If you need them, you could calculate these stats once, and store the results (similar to ImageNet stats).
However, you usually need to claculate these metrics for labeled (train) datasets, that tend to be smaller.

In [0]:
# X_mean = X_on_disk.mean()
# X_mean

0.4999966

In [0]:
# X_std = X_on_disk.std()
# X_std

0.28868386

#### Conversion into a tensor

Conversion from an array on disk slice into a tensor is also very fast:

In [0]:
torch.from_numpy(X_on_disk[0])

tensor([[0.2627, 0.8109, 0.3246,  ..., 0.2384, 0.6776, 0.3310],
        [0.7845, 0.6812, 0.3842,  ..., 0.5384, 0.0115, 0.1324],
        [0.6679, 0.5671, 0.0231,  ..., 0.7735, 0.2046, 0.9898],
        ...,
        [0.3863, 0.5770, 0.1810,  ..., 0.9798, 0.5666, 0.6019],
        [0.0903, 0.0175, 0.5882,  ..., 0.2834, 0.6954, 0.9360],
        [0.9186, 0.0125, 0.4146,  ..., 0.8035, 0.9133, 0.5419]])

In [0]:
X_on_disk_small_0 = X_on_disk_small[0]
X_in_memory_small_0 = X_in_memory_small[0]

In [0]:
%timeit torch.from_numpy(X_on_disk_small_0)

9.54 µs ± 25.7 ns per loop (mean ± std. dev. of 7 runs, 100000 loops each)


In [0]:
%timeit torch.from_numpy(X_in_memory_small_0 )

9.66 µs ± 418 ns per loop (mean ± std. dev. of 7 runs, 100000 loops each)


So it takes the same time to convert from numpy.memmap or from a np.array in memory is the same.

#### Combined operations: slicing plus conversion to tensor

Let's now check performance of the combined process: slicing plus conversion to a tensor. Based on what we've seen there are 3 options: 

- slice np.array in memory + conversion to tensor
- slice np.memamap on disk + conversion to tensor
- slice itemified np.memmap + converion to tensor

In [0]:
%timeit torch.from_numpy(X_in_memory_small[0])

17 µs ± 4.3 µs per loop (mean ± std. dev. of 7 runs, 100000 loops each)


In [0]:
%timeit torch.from_numpy(X_on_disk_small[0])

38.2 µs ± 6.91 µs per loop (mean ± std. dev. of 7 runs, 10000 loops each)


In [0]:
X_on_disk_small_as_items = itemify(X_on_disk_small)

In [0]:
%timeit torch.from_numpy(X_on_disk_small_as_items[0][0])

19.6 µs ± 2.57 µs per loop (mean ± std. dev. of 7 runs, 10000 loops each)

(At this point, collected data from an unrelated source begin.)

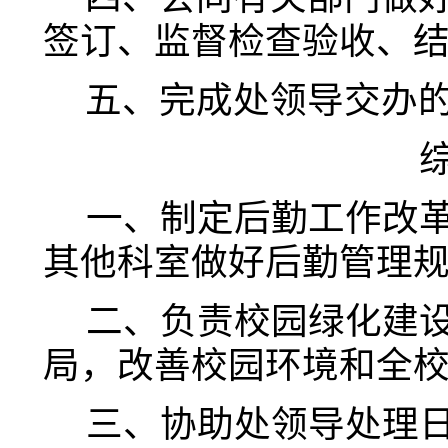
签订、监
督检查验收、
五
、
完成处领
导交办
一、
制定后勤工作改
其他科室做好后勤管理
二、
负责校园绿化建
局，改善校园环境和全
三、
协助处领导处理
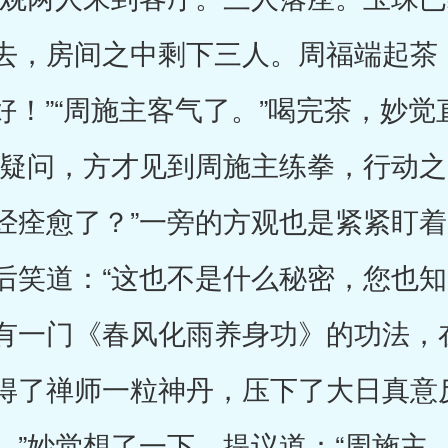
去，房间之中剩下三人。周福端起茶
“好！”“周施主客气了。”喝完茶，妙
个疑问，方才见到周施主练拳，行动
经痊愈了？”一旁的方观也是紧紧盯
后笑道：“这也不是什么秘密，您也
有一门《春风化雨养身功》的功法，
得了禅师一粒神丹，压下了大日真意
。”妙觉想了一下，提议道：“周施主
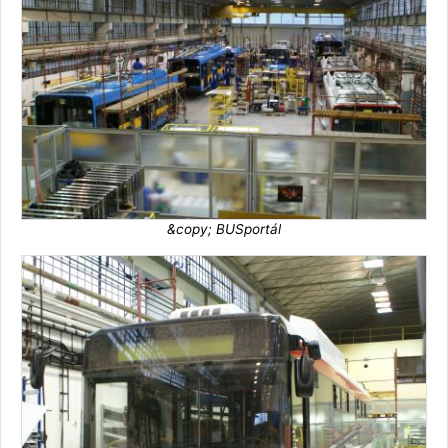
&copy; BUSportál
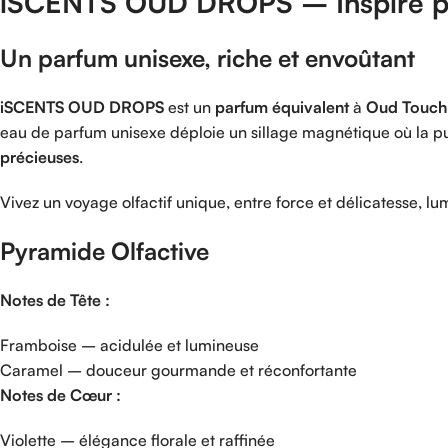
iSCENTS
OUD
DROPS –
Inspiré
Un
parfum
unisexe,
riche
et
envoûtant
iSCENTS
OUD
DROPS
est
un
parfum
équivalent
à
Oud
Touch
eau
de
parfum
unisexe
déploie
un
sillage
magnétique
où
la
p
précieuses
.
Vivez
un
voyage
olfactif
unique,
entre
force
et
délicatesse,
lu
Pyramide
Olfactive
Notes
de
Tête :
Framboise –
acidulée
et
lumineuse
Caramel –
douceur
gourmande
et
réconfortante
Notes
de
Cœur :
Violette –
élégance
florale
et
raffinée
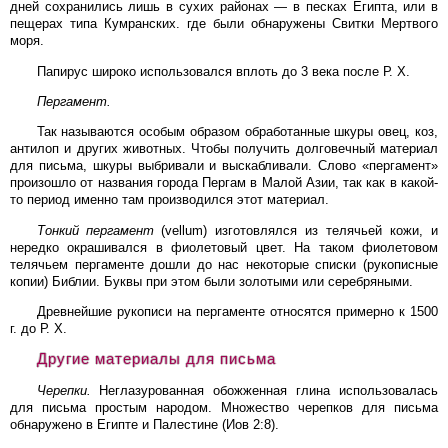
дней сохранились лишь в сухих районах — в песках Египта, или в
пещерах типа Кумранских. где были обнаружены Свитки Мертвого
моря.
Папирус широко использовался вплоть до 3 века после Р. Х.
Пергамент.
Так называются особым образом обработанные шкуры овец, коз,
антилоп и других животных. Чтобы получить долговечный материал
для письма, шкуры выбривали и выскабливали. Слово «пергамент»
произошло от названия города Пергам в Малой Азии, так как в какой-
то период именно там производился этот материал.
Тонкий пергамент
(vellum) изготовлялся из телячьей кожи, и
нередко окрашивался в фиолетовый цвет. На таком фиолетовом
телячьем пергаменте дошли до нас некоторые списки (рукописные
копии) Библии. Буквы при этом были золотыми или серебряными.
Древнейшие рукописи на пергаменте относятся примерно к 1500
г. до Р. Х.
Другие материалы для письма
Черепки.
Неглазурованная обожженная глина использовалась
для письма простым народом. Множество черепков для письма
обнаружено в Египте и Палестине (Иов 2:8).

So this last method is **almost as fast as having the array in memory**!! This is an excellent outcome, since slicing arrays in memory is a highly optimized operation. 

And we have the benefit of having access to very large datasets if needed.

## Summary

We now have a very efficient way to work with very large numpy arrays.

The process is very simple:

- create and save the array on disk (as described before)
- load it with a mmap_mode='r'
- itemify the array/s

So my recommendation would be:

- use numpy arrays in memory when possible (if your data fits in memory)
- use numpy memmap (arrays on disk) when data doesn't fit. You will still have a great performance.